Wednesday, January 3, 2007

Memory Overcommit and the OOM Killer

Linux has a feature called memory overcommit. Put simply, it means kernel allocates memory even if it doesn't have enough. This happens when a new process is created using fork(). This effectively copies the parent's address space, and so requires twice the parent process' memory once the new process (child) is created. The memory overcommit feature means that fork() always returns a success. Even if there is not enough memory to create a new child process!
The idea behind a memory overcommit feature of Linux is that the child process rarely uses all the memory allocated to it. fork() is followed by exec() which overlays the child address space with some exectutable. Once the exec() is done, the child process exits and the parent process (which goes into wait() after creation of child) resumes.
Failing to allocate enough memory when it is needed by the child results in another process being invoked. This process is called Out Of Memory (OOM) killer. The job of this process is to select a process to kill so that the memory requirements after fork() can be satisfied. Not a very desirable feature, but it is necessary to keep memory overcommit feature of Linux. This made OOM killer infamous. How to select a process to kill is tricky. It might happen that some important processes (e.g. a database) gets killed by OOM killer. Analogies like this show how serious the situation is when killer is invoked.
It seems that during 2.4, OOM killer's favourite process to kill was the Netscape browser. The browser would crash all of a sudden and you'd have no idea why.
The memory overcommit along with OOM is not an example of a good design feature, but has even made its way into AIX. With 2.6 the memory overcommit feature can be suppressed using some variables, but by default the feature is present.
Fortunately, it doesn't exist in Solaris. Solaris never used memory overcommit. First it was vfork() instead of fork() to prevent the failure of process creation. In Solaris 10, posix_spawn() is used instead of vfork() since vfork() is not MT-safe.


Curtis said...

The exec() doesn't terminate the child process; it keeps the same PID.

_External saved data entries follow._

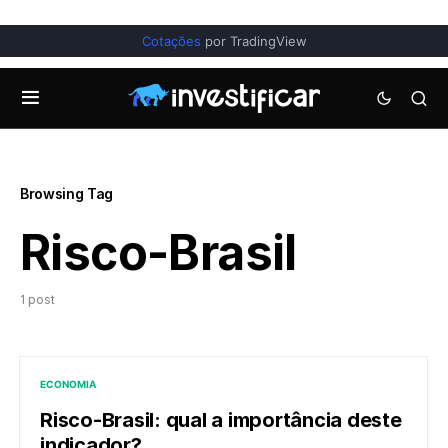
Cotações
por TradingView
Browsing Tag
Risco-Brasil
1 post
ECONOMIA
Risco-Brasil: qual a importância deste
indicador?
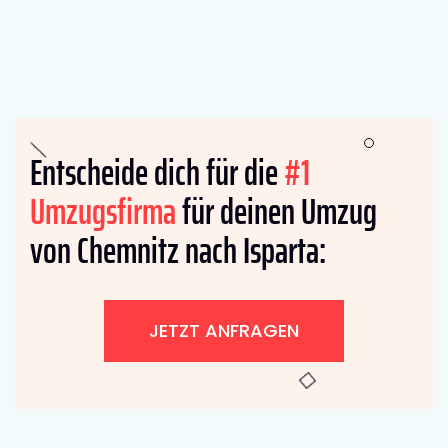
Entscheide dich für die
#1
Umzugsfirma
für deinen Umzug
von Chemnitz nach Isparta:
JETZT ANFRAGEN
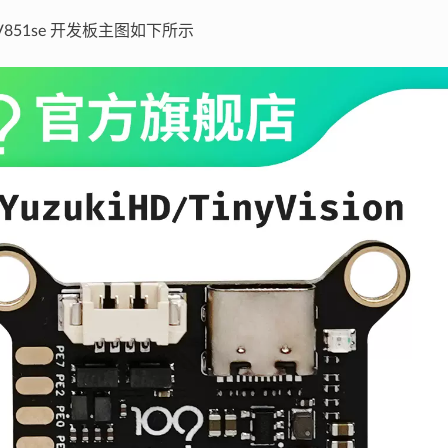
_V851se 开发板主图如下所示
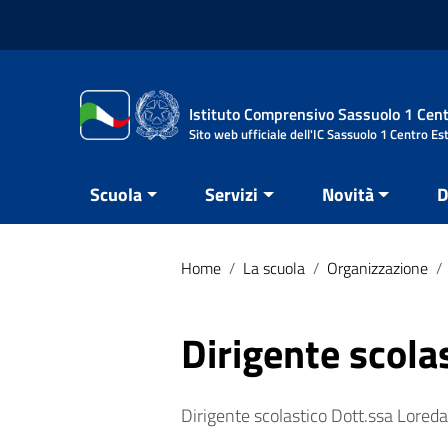
Vai ai contenuti
Vai al menu di navigazione
Vai al footer
Istituto Comprensivo Sassuolo 1 Cent
Sito web ufficiale dell'IC Sassuolo 1 Centro Es
Scuola
Servizi
Novità
D
Home
/
La scuola
/
Organizzazione
/
Dirigente scola
Dirigente scolastico Dott.ssa Loreda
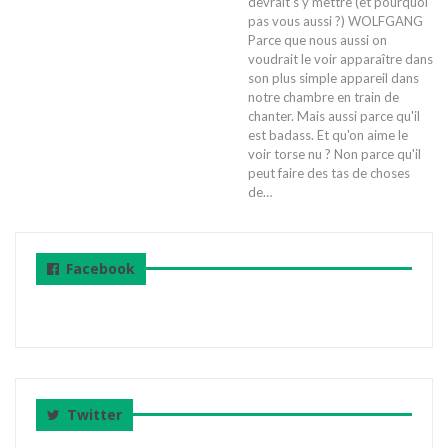
devrait s'y mettre (et pourquoi
pas vous aussi ?) WOLFGANG
Parce que nous aussi on
voudrait le voir apparaître dans
son plus simple appareil dans
notre chambre en train de
chanter. Mais aussi parce qu'il
est badass. Et qu'on aime le
voir torse nu ? Non parce qu'il
peut faire des tas de choses
de…
Facebook
Twitter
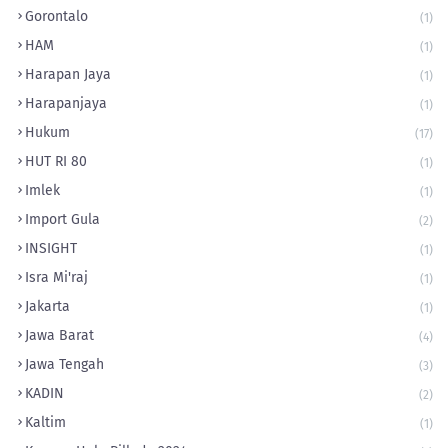
Gorontalo
(1)
HAM
(1)
Harapan Jaya
(1)
Harapanjaya
(1)
Hukum
(17)
HUT RI 80
(1)
Imlek
(1)
Import Gula
(2)
INSIGHT
(1)
Isra Mi'raj
(1)
Jakarta
(1)
Jawa Barat
(4)
Jawa Tengah
(3)
KADIN
(2)
Kaltim
(1)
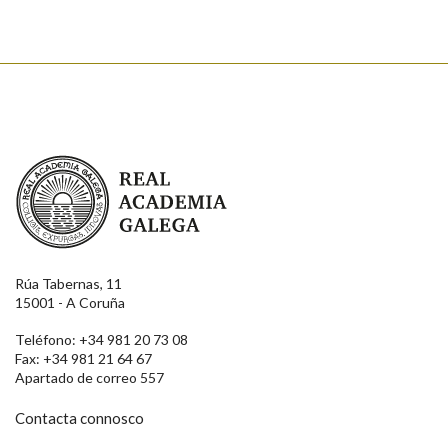
Real Academia Galega
Rúa Tabernas, 11
15001 - A Coruña
Teléfono: +34 981 20 73 08
Fax: +34 981 21 64 67
Apartado de correo 557
Contacta connosco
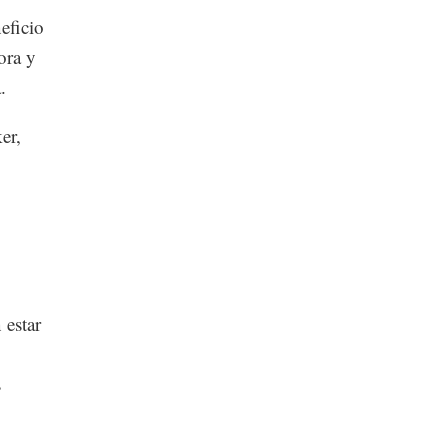
eficio
ora y
.
er,
 estar
s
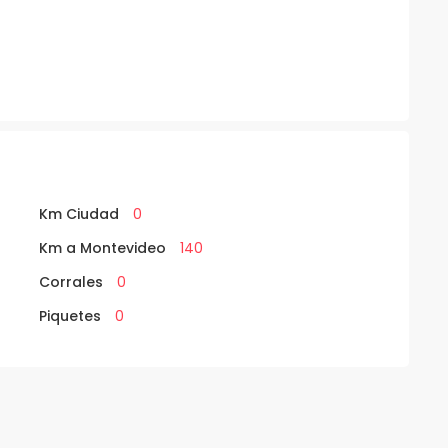
Km Ciudad
0
Km a Montevideo
140
Corrales
0
Piquetes
0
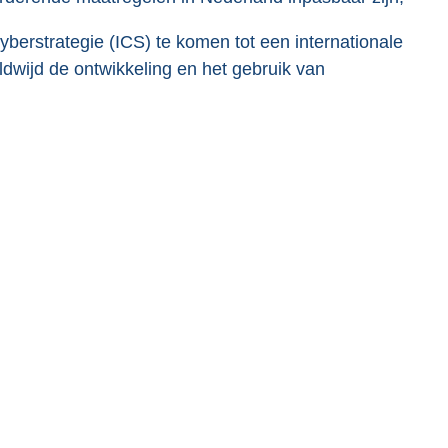
yberstrategie (ICS) te komen tot een internationale
ldwijd de ontwikkeling en het gebruik van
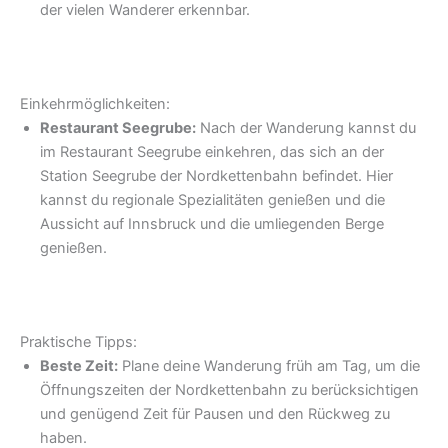
der vielen Wanderer erkennbar.
Einkehrmöglichkeiten:
Restaurant Seegrube:
Nach der Wanderung kannst du
im Restaurant Seegrube einkehren, das sich an der
Station Seegrube der Nordkettenbahn befindet. Hier
kannst du regionale Spezialitäten genießen und die
Aussicht auf Innsbruck und die umliegenden Berge
genießen.
Praktische Tipps:
Beste Zeit:
Plane deine Wanderung früh am Tag, um die
Öffnungszeiten der Nordkettenbahn zu berücksichtigen
und genügend Zeit für Pausen und den Rückweg zu
haben.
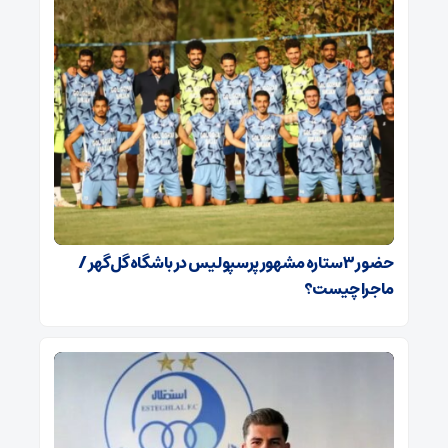
حضور ۳ ستاره مشهور پرسپولیس در باشگاه گل‌گهر /
ماجرا چیست؟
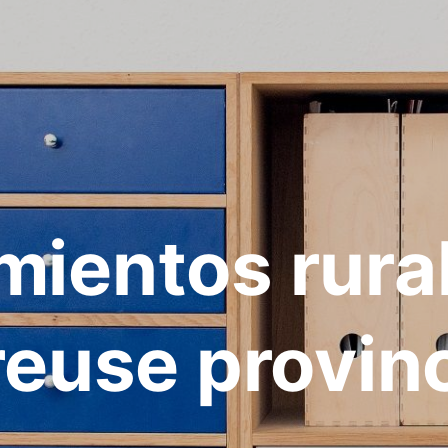
mientos rura
euse provin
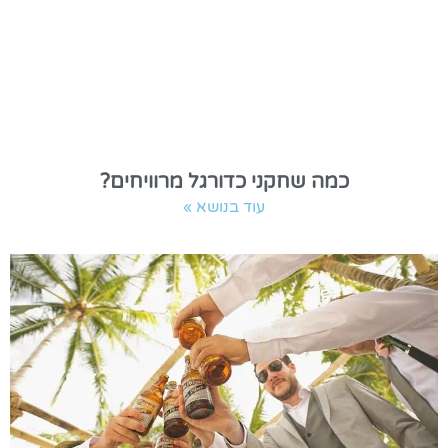
כמה שחקני כדורגל מרוויחים?
עוד בנושא »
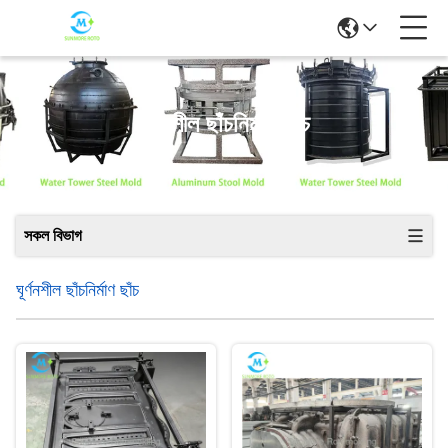
ঘূর্ণনশীল ছাঁচনির্মাণ ছাঁচ
সকল বিভাগ
ঘূর্ণনশীল ছাঁচনির্মাণ ছাঁচ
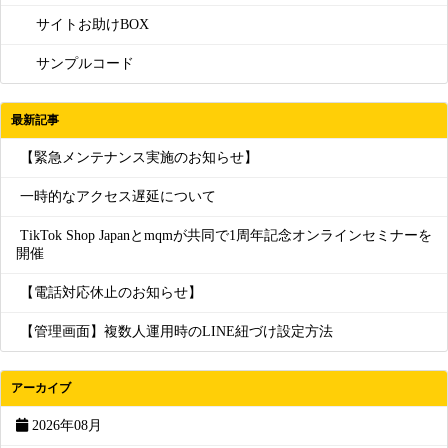
サイトお助けBOX
サンプルコード
最新記事
【緊急メンテナンス実施のお知らせ】
一時的なアクセス遅延について
TikTok Shop Japanとmqmが共同で1周年記念オンラインセミナーを
開催
【電話対応休止のお知らせ】
【管理画面】複数人運用時のLINE紐づけ設定方法
アーカイブ
2026年08月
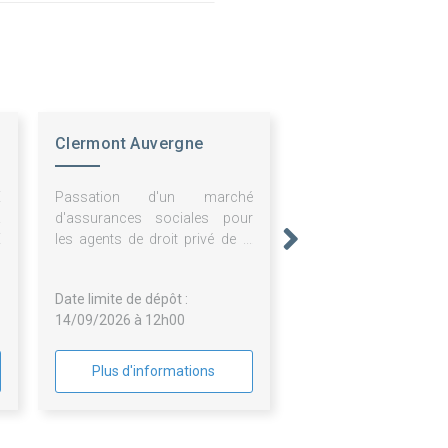
Clermont Auvergne
Metropole - Mp (accès
E
Passation d'un marché
Client)
R
d'assurances sociales pour
E
les agents de droit privé de la
R
régie de l'eau et
assainissement de Clermont
Date limite de dépôt :
Auvergne Métropole
14/09/2026 à 12h00
Plus d'informations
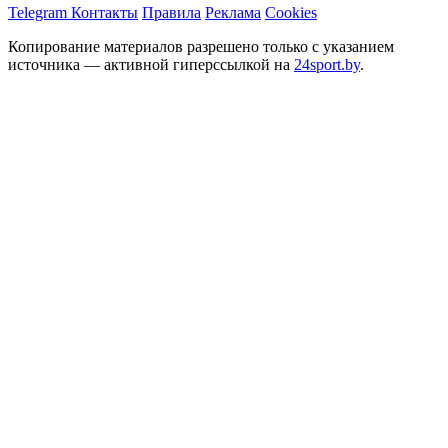
Telegram
Контакты
Правила
Реклама
Cookies
Копирование материалов разрешено только с указанием
источника — активной гиперссылкой на
24sport.by
.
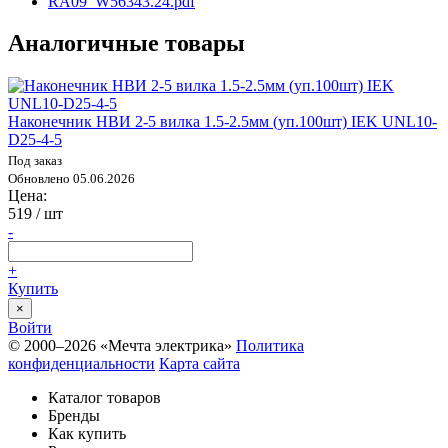
RA09_W56343.24.pdf
Аналогичные товары
Наконечник НВИ 2-5 вилка 1.5-2.5мм (уп.100шт) IEK UNL10-
D25-4-5
Под заказ
Обновлено 05.06.2026
Цена:
519
/ шт
-
+
Купить
×
Войти
© 2000–2026 «Мечта электрика»
Политика
конфиденциальности
Карта сайта
Каталог товаров
Бренды
Как купить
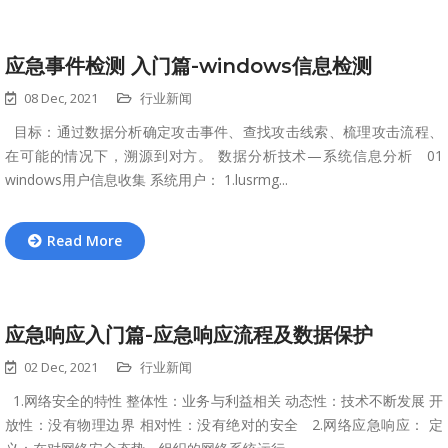
应急事件检测 入门篇-windows信息检测
08 Dec, 2021
行业新闻
目标：通过数据分析确定攻击事件、查找攻击线索、梳理攻击流程、
在可能的情况下，溯源到对方。 数据分析技术—系统信息分析 01
windows用户信息收集 系统用户： 1.lusrmg...
Read More
应急响应入门篇-应急响应流程及数据保护
02 Dec, 2021
行业新闻
1.网络安全的特性 整体性：业务与利益相关 动态性：技术不断发展 开
放性：没有物理边界 相对性：没有绝对的安全 2.网络应急响应： 定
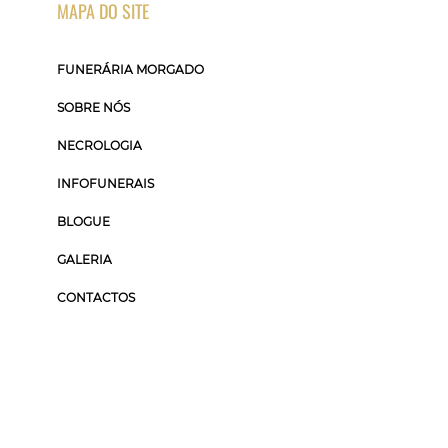
MAPA DO SITE
FUNERÁRIA MORGADO
SOBRE NÓS
NECROLOGIA
INFOFUNERAIS
BLOGUE
GALERIA
CONTACTOS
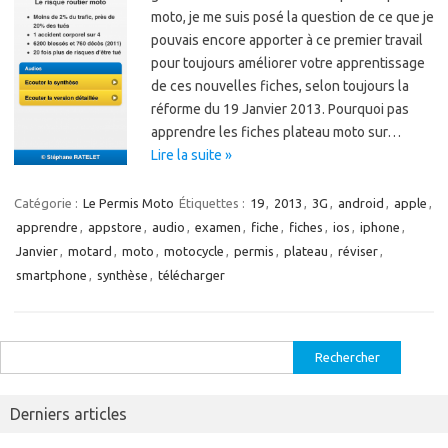
moto, je me suis posé la question de ce que je
pouvais encore apporter à ce premier travail
pour toujours améliorer votre apprentissage
de ces nouvelles fiches, selon toujours la
réforme du 19 Janvier 2013. Pourquoi pas
apprendre les fiches plateau moto sur…
Lire la suite »
Catégorie :
Le Permis Moto
Étiquettes :
19
,
2013
,
3G
,
android
,
apple
,
apprendre
,
appstore
,
audio
,
examen
,
fiche
,
fiches
,
ios
,
iphone
,
Janvier
,
motard
,
moto
,
motocycle
,
permis
,
plateau
,
réviser
,
smartphone
,
synthèse
,
télécharger
Rechercher :
Derniers articles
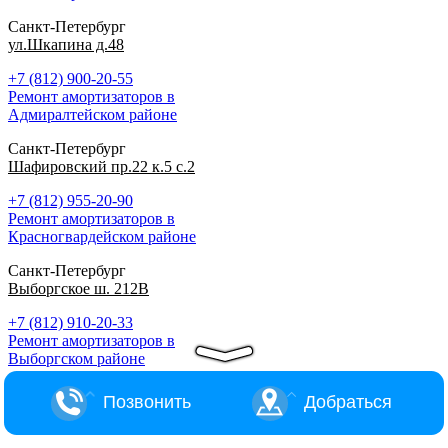
Санкт-Петербург
ул.Шкапина д.48
+7 (812) 900-20-55
Ремонт амортизаторов в
Адмиралтейском районе
Санкт-Петербург
Шафировский пр.22 к.5 с.2
+7 (812) 955-20-90
Ремонт амортизаторов в
Красногвардейском районе
Санкт-Петербург
Выборгское ш. 212В
+7 (812) 910-20-33
Ремонт амортизаторов в
Выборгском районе
Позвонить
Добраться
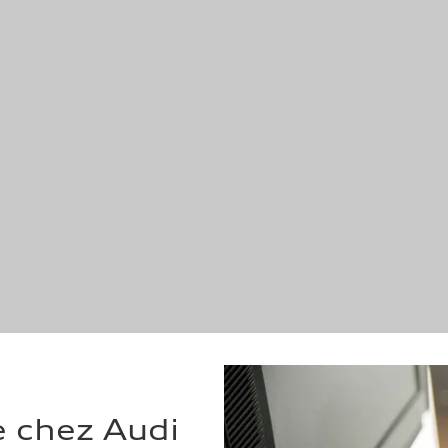
e chez Audi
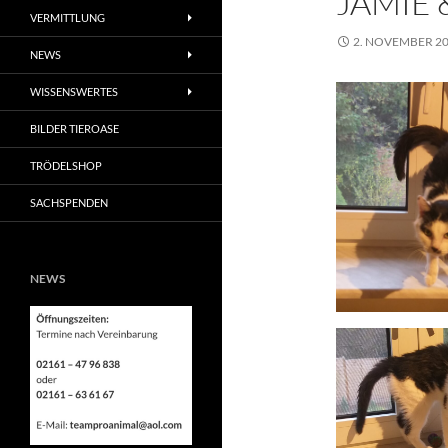
JAMIE 
VERMITTLUNG
2. NOVEMBER 2
NEWS
WISSENSWERTES
BILDER TIEROASE
TRÖDELSHOP
SACHSPENDEN
NEWS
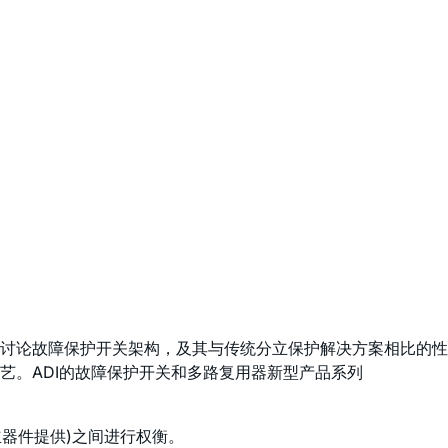
讨论故障保护开关架构，及其与传统分立保护解决方案相比的性
艺。ADI的故障保护开关和多路复用器新型产品系列
器件提供)之间进行权衡。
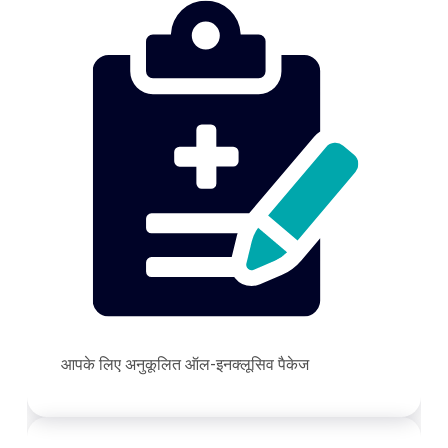
आपके लिए अनुकूलित ऑल-इनक्लूसिव पैकेज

I know that's not the point of your post though, which is the memory situation. Linux gives you a broken hack, Solaris provides new system interfaces...

Anonymous said...

Yes, linux had a broken hack (and still has by default) and shows poor design taste.

But Solaris isn't inventing system interfaces. The name should give the game away. See

UX-admin said...

I believe that the point is, among other things, that Solaris uses POSIX implementation, whereas Linux internals are just another in a pile of hacks.

Just makes me appreciate my Solaris systems even more.